Отшельник при посторонних не решился задавать вопросов о том, почему перестал чувствовать ноги.
Девочка с ужасом признала в крепко связанном пленнике мужчину из своей общины, но не пыталась ни заговаривать с ним, ни вообще разговаривать при нём.
— За что ты с ним так?.. — с укоризной спросила она Учителя, когда он взял её с собой на охоту — ведь он специально это сделал, чтобы она заговорила.
— Он намеревался выпустить в наш мир зверя из ада.
Гэнгэлиэн зажала себе рот руками, чтобы заглушить возмущённый писк.
— Но как он посмел?!
— Об этом я и спрошу его, когда доберёмся домой.

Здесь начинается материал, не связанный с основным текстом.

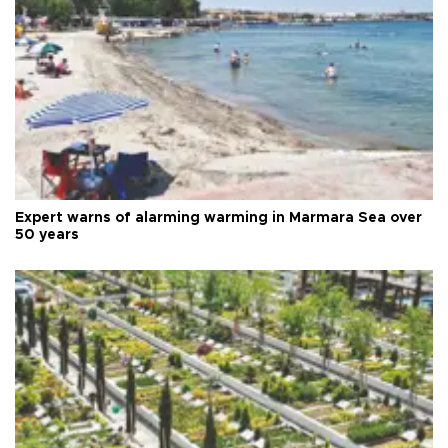
Expert warns of alarming warming in Marmara Sea over
50 years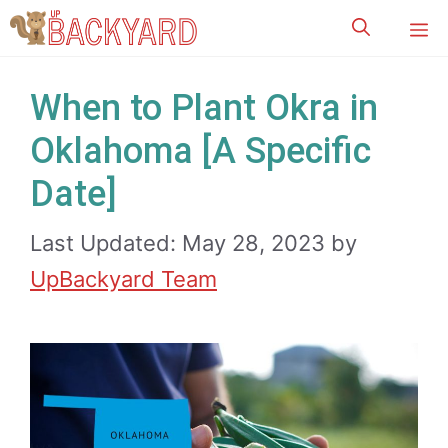
Skip
M
to
content
When to Plant Okra in
Oklahoma [A Specific
Date]
Last Updated: May 28, 2023
by
UpBackyard Team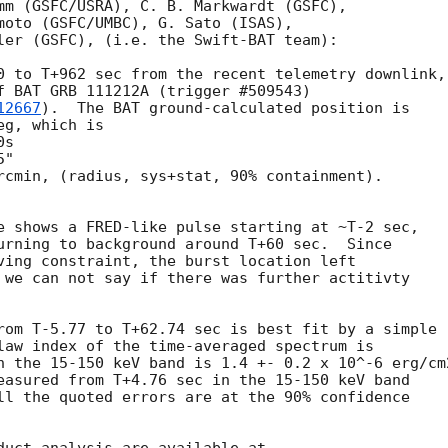
mm (GSFC/USRA), C. B. Markwardt (GSFC),

moto (GSFC/UMBC), G. Sato (ISAS),

ler (GSFC), (i.e. the Swift-BAT team):

0 to T+962 sec from the recent telemetry downlink,

f BAT GRB 111212A (trigger #509543)

12667
).  The BAT ground-calculated position is

g, which is 

rcmin, (radius, sys+stat, 90% containment).

e shows a FRED-like pulse starting at ~T-2 sec,

urning to background around T+60 sec.  Since

ving constraint, the burst location left

 we can not say if there was further actitivty

rom T-5.77 to T+62.74 sec is best fit by a simple

law index of the time-averaged spectrum is

n the 15-150 keV band is 1.4 +- 0.2 x 10^-6 erg/cm2
easured from T+4.76 sec in the 15-150 keV band

ll the quoted errors are at the 90% confidence
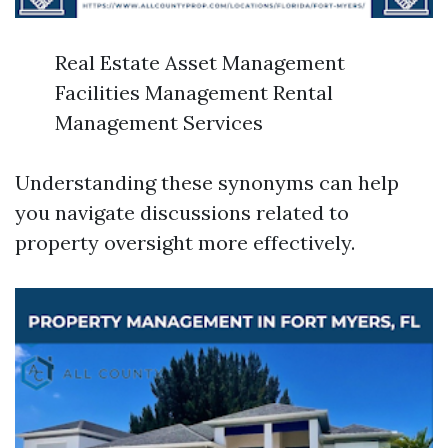
Real Estate Asset Management
Facilities Management Rental
Management Services
Understanding these synonyms can help
you navigate discussions related to
property oversight more effectively.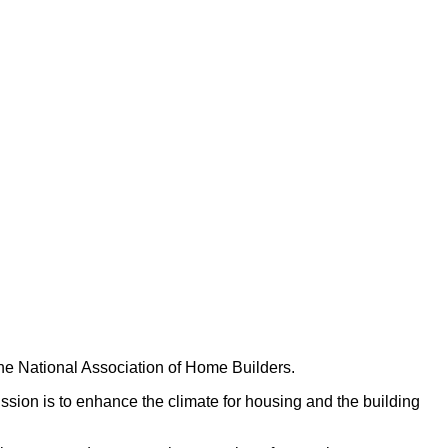
he National Association of Home Builders.
on is to enhance the climate for housing and the building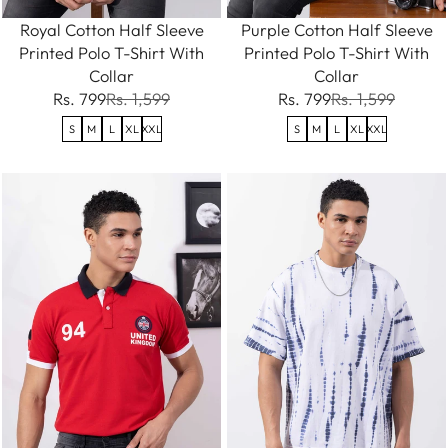
Royal Cotton Half Sleeve
Purple Cotton Half Sleeve
Printed Polo T-Shirt With
Printed Polo T-Shirt With
Collar
Collar
Rs. 799
Rs. 1,599
Rs. 799
Rs. 1,599
S
M
L
XL
XXL
S
M
L
XL
XXL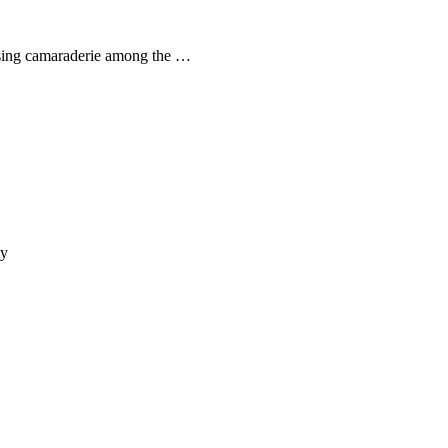
asing camaraderie among the …
ty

Этой же ночью девочка, наконец, решилась попробовать на волке те приёмы, которым учила бабушка. Бабушка умела приманивать любых птиц и зверей, внушала им, что они сами хотят идти туда, где хочет видеть их стареющая красавица. У Гэнгэлиэн это всё почему-то не получалось. К ней не подлетали птицы, не подбегали зайцы, от неё гордо уходили козы, на неё насмешливо стрекотали белки... но она по ночам встречалась взглядом с янтарными глазами волка — и у неё начинало болеть плечо.
То самое, что у волка было проткнуто камнем: она была уверена, что это камень.
Учитель помог погрузиться в глубокий сон пленникам и сам задремал у огня, не выпуская из руки Дэйю: случись что, она направит, куда надо, даже спящую его руку.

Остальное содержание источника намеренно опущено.